Reviews highlight the triple’s flexible delivery — lively midrange with a willing top end — and its characteristic three-cylinder exhaust note. First-ride tests praise the engine’s tractability for both spirited canyon work and relaxed long-distance cruising.

== Chassis, suspension and brakes ==
The Tiger Sport 800 uses a tubular steel perimeter frame and a relatively short wheelbase (1,422 mm) for its category, aiding quick direction changes and nimble handling. Showa supplies the suspension: a 41 mm separate-function inverted fork with adjustable compression and rebound at the front and a Showa monoshock with hydraulic remote preload and rebound adjustment at the rear; both ends provide approximately 150 mm of travel and are tuned for a balance of mid-corner composure and touring comfort.
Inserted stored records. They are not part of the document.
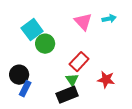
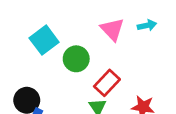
green circle: (45, 44) -> (76, 59), moved

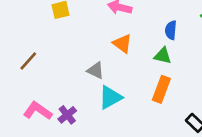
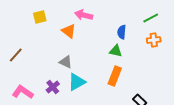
orange triangle: (122, 44) -> (69, 31), moved
purple cross: (67, 115) -> (53, 87), moved

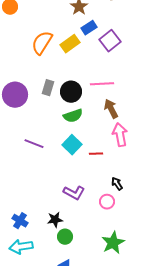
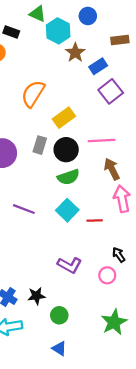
blue rectangle: (89, 28) -> (98, 66), moved
yellow rectangle: (70, 44) -> (64, 118), moved
black star: (55, 220) -> (36, 296), moved

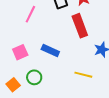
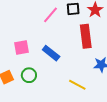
pink line: (30, 14) -> (51, 15), moved

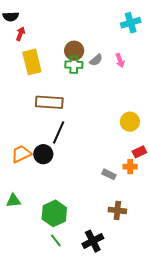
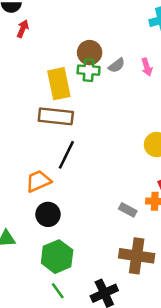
yellow rectangle: (32, 62) -> (59, 84), moved
orange trapezoid: (21, 154) -> (38, 181), moved
black circle: (43, 154) -> (48, 214), moved
brown cross: (117, 210) -> (137, 256), size x1.5

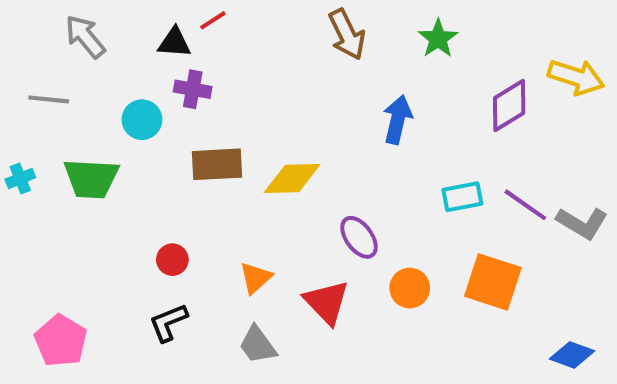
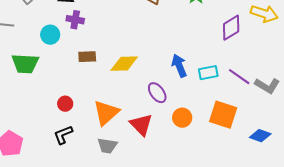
blue arrow: (398, 120) -> (179, 66), moved, turned -35
brown rectangle: (217, 164) -> (87, 57), size x0.7
orange triangle: (256, 278) -> (106, 113), size x1.6
gray trapezoid: (258, 345) -> (107, 146), turned -45
blue diamond: (572, 355) -> (260, 136), moved

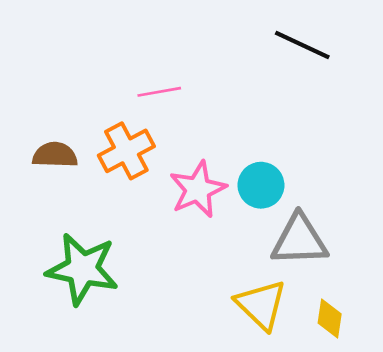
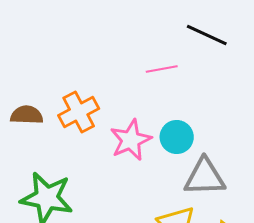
pink line: (159, 92) -> (162, 69), moved

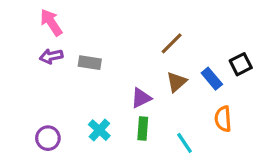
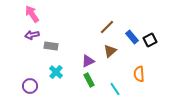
gray rectangle: (90, 63) -> (51, 46), moved
blue rectangle: (212, 79) -> (132, 37), moved
green rectangle: (143, 128) -> (89, 80), turned -32
cyan cross: (99, 130) -> (56, 72), moved

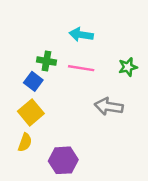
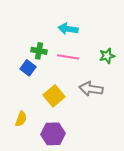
yellow square: (31, 112) -> (54, 96), moved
Stopping is provided by twin 310 mm front discs with radial-mounted four-piston calipers and a single 255 mm rear disc. A six-axis inertial measurement unit (IMU) enables lean-sensitive ABS and traction control. Many trims include a bi-directional quickshifter and cruise control.

== Electronics and rider aids ==
The electronics suite centres on a six-axis IMU and ride-by-wire. Standard and available features include:
- Multiple ride modes (Road, Sport and Rain) that alter throttle mapping and traction control sensitivity.
- Lean-sensitive ABS and traction control via the IMU.
- Full LED lighting with daytime running lights and a TFT instrument display with smartphone connectivity on higher trims.
- Available aids on higher-spec models include a bi-directional quickshifter and cruise control.

== Public Reception ==
Contemporary reviews have been broadly positive, praising the Tiger Sport 800’s combination of agility and long-distance comfort. Motorcycle.com highlighted its “cat-like reflexes” and versatility, while Rider magazine described it as an “exceptional” balance of agility, comfort, technology and performance. Cycle News emphasised the bike’s sporty handling and the triple’s character.